Google launches BigLake preview: Helping companies analyze data more easily
At its Cloud Data Summit, Google announced a preview of BigLake. This new data lake storage engine will help enterprises more easily analyze the data in their data warehouses and data lakes.
At its core, BigLake leverages Google's experience in running and managing its BigQuery data warehouse and extends it to a data lake on Google Cloud Storage, combining the benefits of the data lake and warehouse into a single service that abstracts the underlying storage format and system.
Notably, this data can be housed in BigQuery or on AWS S3 and Azure Data Lake Storage Gen2. With BigLake, developers will get a unified storage engine and be able to query the underlying data store from a single system without moving or duplicating data.
In today's announcement, Gerrit Kazmaier, vice president and general manager of database, data analytics and business intelligence for Google Cloud, said:
Managing data in disparate data lakes and data warehouses creates silos and increases risk and cost, especially when data needs to be moved. BigLake allows companies to unify their data warehouses and lakes to analyze data without worrying about the underlying storage format or system, which eliminates the need to duplicate or move data from the source, reducing costs and inefficiencies.

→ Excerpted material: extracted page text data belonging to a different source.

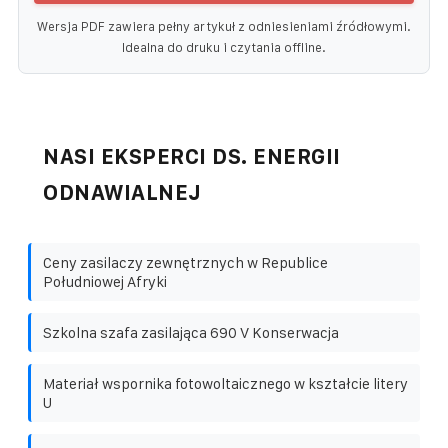
Wersja PDF zawiera pełny artykuł z odniesieniami źródłowymi.
Idealna do druku i czytania offline.
NASI EKSPERCI DS. ENERGII
ODNAWIALNEJ
Ceny zasilaczy zewnętrznych w Republice
Południowej Afryki
Szkolna szafa zasilająca 690 V Konserwacja
Materiał wspornika fotowoltaicznego w kształcie litery
U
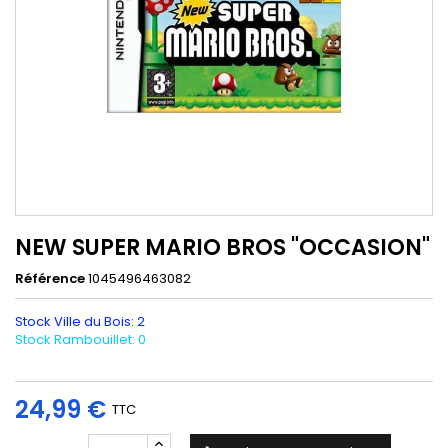
NEW SUPER MARIO BROS "OCCASION"
Référence
1045496463082
Stock Ville du Bois: 2
Stock Rambouillet: 0
24,99 €
TTC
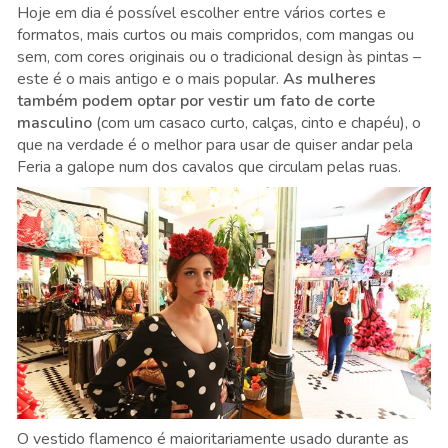
Hoje em dia é possível escolher entre vários cortes e
formatos, mais curtos ou mais compridos, com mangas ou
sem, com cores originais ou o tradicional design às pintas –
este é o mais antigo e o mais popular.
As mulheres
também podem optar por vestir um fato de corte
masculino
(com um casaco curto, calças, cinto e chapéu), o
que na verdade é o melhor para usar de quiser andar pela
Feria a galope num dos cavalos que circulam pelas ruas.
O vestido flamenco é maioritariamente usado durante as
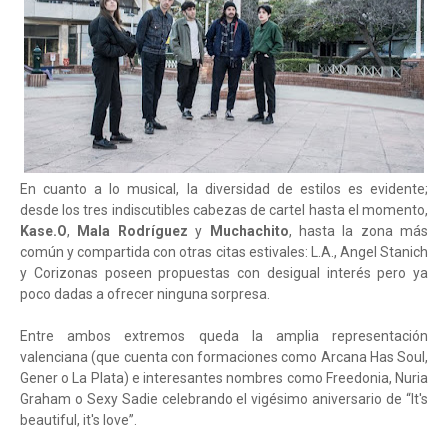
En cuanto a lo musical, la diversidad de estilos es evidente;
desde los tres indiscutibles cabezas de cartel hasta el momento,
Kase.O
,
Mala Rodríguez
y
Muchachito
, hasta la zona más
común y compartida con otras citas estivales: L.A., Angel Stanich
y Corizonas poseen propuestas con desigual interés pero ya
poco dadas a ofrecer ninguna sorpresa.
Entre ambos extremos queda la amplia representación
valenciana (que cuenta con formaciones como Arcana Has Soul,
Gener o La Plata) e interesantes nombres como Freedonia, Nuria
Graham o Sexy Sadie celebrando el vigésimo aniversario de “It's
beautiful, it's love”.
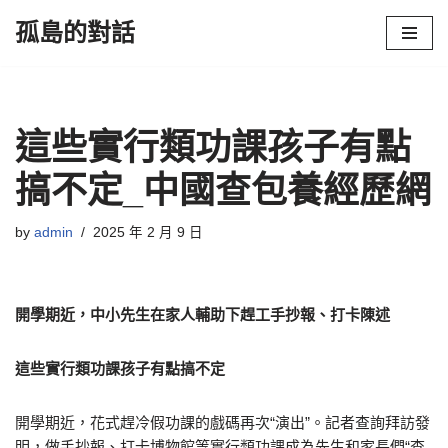
孤島的對話
Skip
to
content
這些實行類功課孩子有點
搞不定_中國查包養經歷網
by
admin
2025 年 2 月 9 日
開學期近，中小先生在家人輔助下趕工手抄報、打卡陳述
這些實行類功課孩子有點搞不定
開學期近，花式趕冷假功課的戲碼再次“演出”。記者查詢拜訪發
明，做手抄報、打卡博物館等實行類功課成為先生和家長們“查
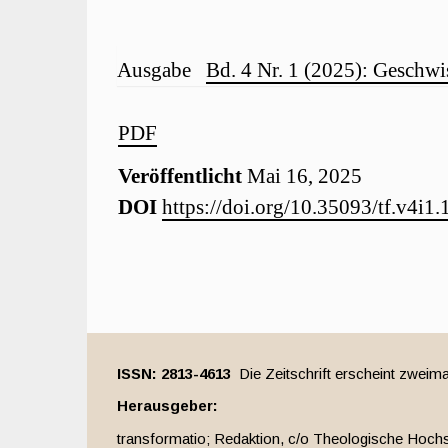
Artikel-
Ausgabe
Bd. 4 Nr. 1 (2025): Geschwi
Details
Artikel-
PDF
Veröffentlicht
Mai 16, 2025
Sidebar
DOI
https://doi.org/10.35093/tf.v4i1
ISSN: 2813-4613
Die Zeitschrift erscheint zweima
Herausgeber:
transformatio; Redaktion, c/o Theologische Hochs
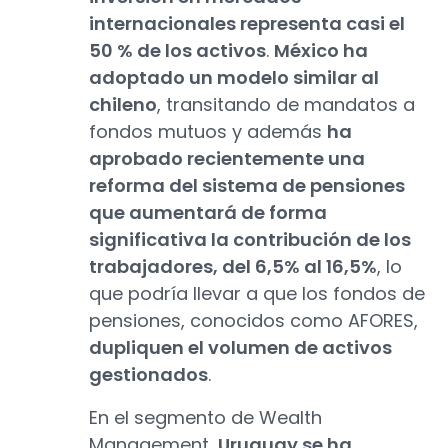
internacionales representa casi el
50 % de los activos
.
México ha
adoptado un modelo similar al
chileno
, transitando de mandatos a
fondos mutuos y además
ha
aprobado recientemente una
reforma del sistema de pensiones
que aumentará de forma
significativa la contribución de los
trabajadores, del 6,5% al 16,5%
, lo
que podría llevar a que los fondos de
pensiones, conocidos como AFORES,
dupliquen el volumen de activos
gestionados
.
En el segmento de Wealth
Management,
Uruguay se ha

Using policy tags, BigLake allows administrators to configure their security policies at the table, row and column levels. This includes data stored in Google Cloud Storage, as well as two supported third-party systems where Google's multi-cloud analytics service, BigQuery Omni, has these security controls enabled. These security controls then also ensure that only the right data flows into tools like Spark, Presto, Trino, and TensorFlow. The service also integrates with Google's Dataplex tool to provide additional data management capabilities.
Google noted that BigLake will offer fine-grained access control and its APIs will span Google Cloud, as well as open column-oriented file formats such as Apache Parquet and open-source processing engines such as Apache Spark.
Justin Levandoski, software engineer at Google Cloud, and Gaurav Saxena, product manager, explained in today's announcement:
The amount of valuable data that enterprises need to manage and analyze is growing at an alarming rate. This data is increasingly spread across many locations, including data warehouses, data lakes and NoSQL stores. As enterprises' data becomes more complex and proliferates across disparate data environments, silos emerge, creating increased risk and cost, especially when that data needs to be moved. Our customers have made it clear; they need help!